How does one measure disability? This is a difficult question. Many health economists face an even more difficult question: how does one measured disability in claims?
A paper by Ben-Shalom and Stapleton attempts to answer this question using six definitions:
- Chronic Illness and Disability Payment System (CDPS). Developed by Rick Kronick et al. 2000 (one of my dissertation committee members) and coauthors as system to support risk-adjusted Medicaid payments to HMOs. It is similar to the Medicare Advantage HCC system but applied to Medicaid.
- Access Risk Classification System (ARCS) algorithm,. This algorithm classifies people with disabilities according to their ability to access routine care. ARCS relies on ICD-9 diagnosis codes, procedure codes (HCPCS and CPT codes) and the number of prescriptions. It was developed by Palsbo et al. (2008).
- SSDI eligibility. Another method of identifying disability is based on eligibility decisions by the Social Security Administration (SSA) for Social Security Disability Insurance (SSDI).

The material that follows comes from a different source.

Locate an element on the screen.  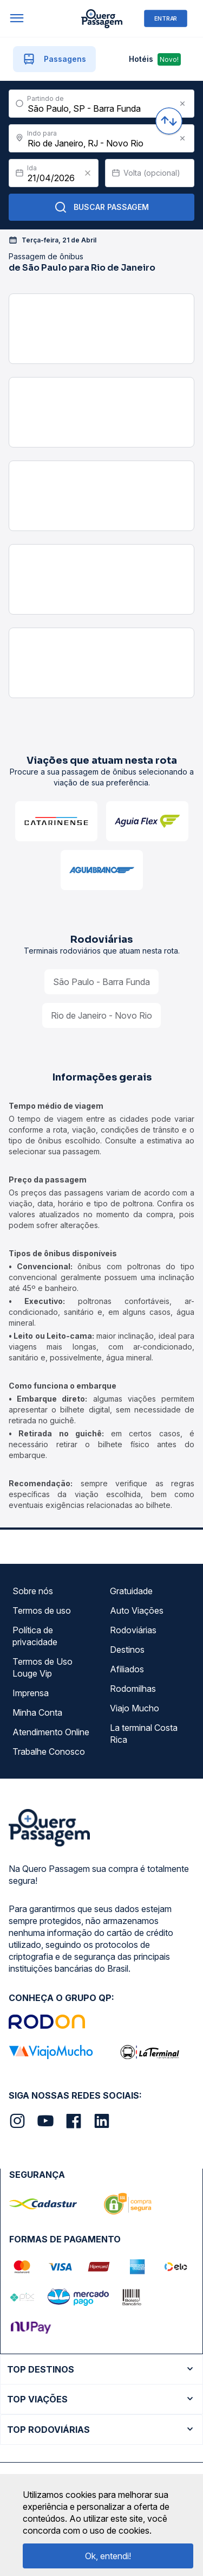
[Clear value] is located at coordinates (88, 173).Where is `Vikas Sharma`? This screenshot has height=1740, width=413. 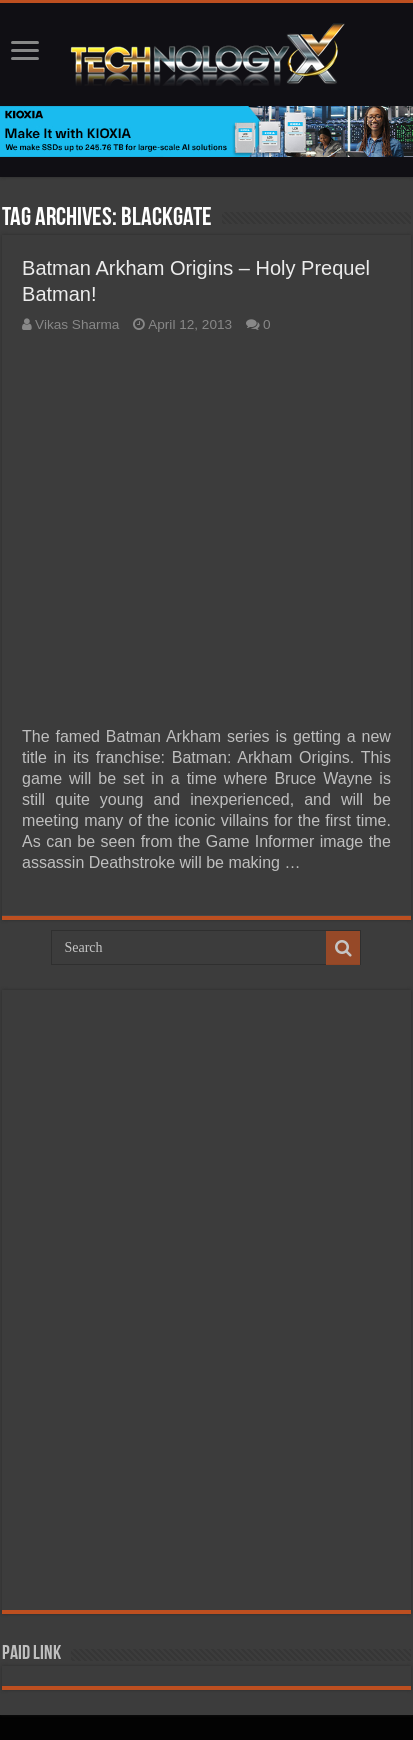 Vikas Sharma is located at coordinates (77, 324).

- Psychiatric disorders: The patient was considered to have a psychiatric disorder if they have schizophrenia, affective disorder, or psychotic, neurotic, personality, and other nonpsychotic mental disorders. The following ICD-9 codes were used: 295–301, 306–7, 309–10, and 314–315.
- Cognitive disorders. A person was classified as having cognitive disorders if they have denmentia or Alzheimers, which are based on the following ICD-9 codes: 290.x, 290.3, 290.4, 290.8 and 331.0.
- Intellectual disorders. A person was classified as having an intellectual disorder if they have a mild (ICD-9 code: 317), moderate (318.0), severe (318.1), profound (318.2) or unspecified (319) intellectual disability.
They test these algorithms against patients self-reports of disability in the Medicare Current Beneficiary Survey data. The authors conclude that:
The predictive performance of the regression-based models is better than that of the individual claims-based indicators. At a predicted probability threshold chosen to maximize the sum of sensitivity and specificity, sensitivity is 0.72 for beneficiaries age 65 or older and specificity is 0.65. For those under 65, sensitivity is 0.54 and specificity is 0.67. The findings also suggest ways to improve predictive performance for specific disability populations of interest to researchers.
- Ben-Shalom, Y. and Stapleton, D. C. (2015), Predicting Disability among Community-Dwelling Medicare Beneficiaries Using Claims-Based Indicators. Health Services Research. doi: 10.1111/1475-6773.12316
In the “intellectual disorders” section, on the second line, the word “they” is spelled “htye.” You may want to fix that.
Updated. Thank you for pointing this out.